CONTROLLI SULLE FALSE PARTITE IVA

10/12/2014

Conto alla rovescia per l’avvio dei nuovi controlli sulle false Partite IVA: dal 1° gennaio 2015 entra nel vivo la Riforma del Lavoro Fornero (Legge n. 92/2012) in quanto gli ispettori potranno far valere gli indici di presunzione di collaborazione coordinata e continuativa (lavoro parasubordinato), che indicano la genuinità o meno della Partita IVA aperta dal lavoratore. I controlli si concentreranno su datori di lavoro e aziende che ricorrono a Partite IVA svolgendo attività in regime di mono-committenza. Si tratta di misure introdotte volte a contrastare le consulenze fittizie in azienda e i contratti di collaborazione che in realtà mascherano rapporti di lavoro subordinato.

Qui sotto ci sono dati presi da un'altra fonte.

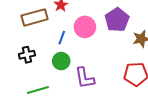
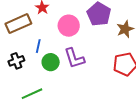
blue line: (62, 38) -> (38, 46), moved
purple L-shape: (85, 78) -> (74, 58), moved

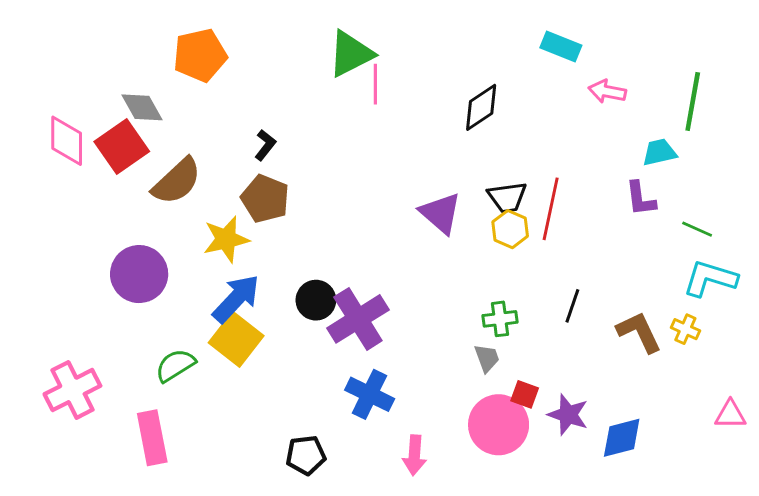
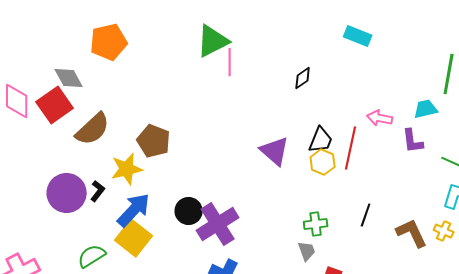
pink arrow: (607, 91) -> (380, 118), moved
black diamond: (481, 107) -> (303, 78), size x0.7
black L-shape: (265, 145) -> (98, 191), moved
black trapezoid: (507, 197) -> (321, 140), turned -60

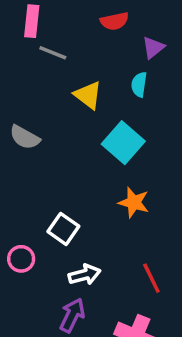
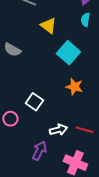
cyan semicircle: (139, 85) -> (85, 20), moved
white arrow: (85, 275) -> (58, 130), moved
red line: (151, 278) -> (84, 130), turned -48

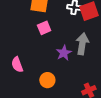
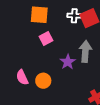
orange circle: (47, 80) -> (43, 81), moved

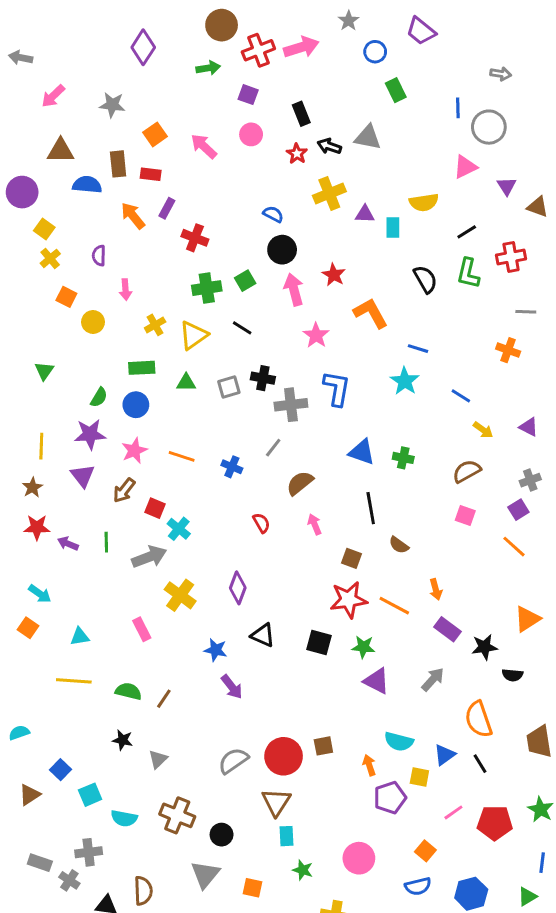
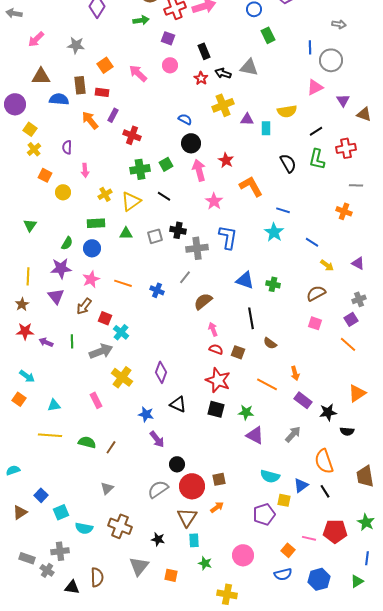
red semicircle: (261, 523) -> (216, 349), moved, turned -40
red star: (349, 600) -> (218, 380), moved, turned 30
black star: (123, 740) -> (158, 539), moved
orange arrow: (369, 765) -> (217, 507), moved, turned 72
pink line: (453, 812) -> (309, 538), moved, turned 48
black circle: (222, 835) -> (177, 464), moved

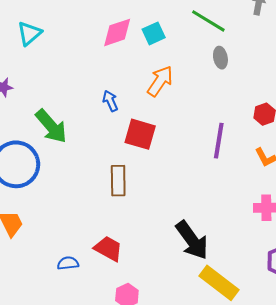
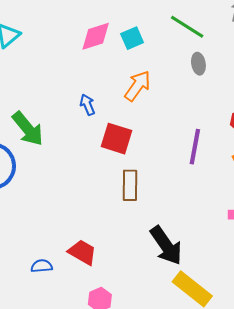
brown rectangle: (118, 181) -> (130, 185), moved

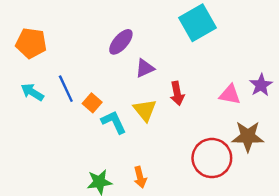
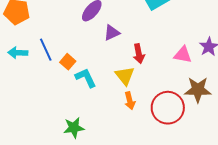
cyan arrow: (32, 92) -> (18, 53), turned -30
yellow triangle: (145, 110) -> (125, 76), moved
orange arrow: (140, 177) -> (130, 101), moved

PRESUNZIONE DI COLLABORAZIONE

Secondo quanto disposto dalla Riforma Fornero, la prestazione lavorativa resa da persona titolare di Partita IVA si presume come collaborazione coordinata e continuativa quando siano verificabili almeno due delle seguenti condizioni:

  • durata complessiva della collaborazione superiore a 8 mesi annui (pari a 241 giorni, anche non continuativi) nell’arco di due anni consecutivi;

  • corrispettivo, anche se fatturato a più soggetti riconducibili al medesimo centro di imputazione di interessi, pari a più dell’80% dei corrispettivi del collaboratore nell’arco di due anni consecutivi;

  • postazione fissa di lavoro presso una delle sedi del committente.

Qualora vengano soddisfatti almeno due dei suddetti presupposti, il datore dovrà obbligatoriamente assumere il proprio dipendente mediante un contratto di collaborazione coordinata e continuativa, alla base del quale deve esserci uno specifico progetto affinchè possa essere legittimo.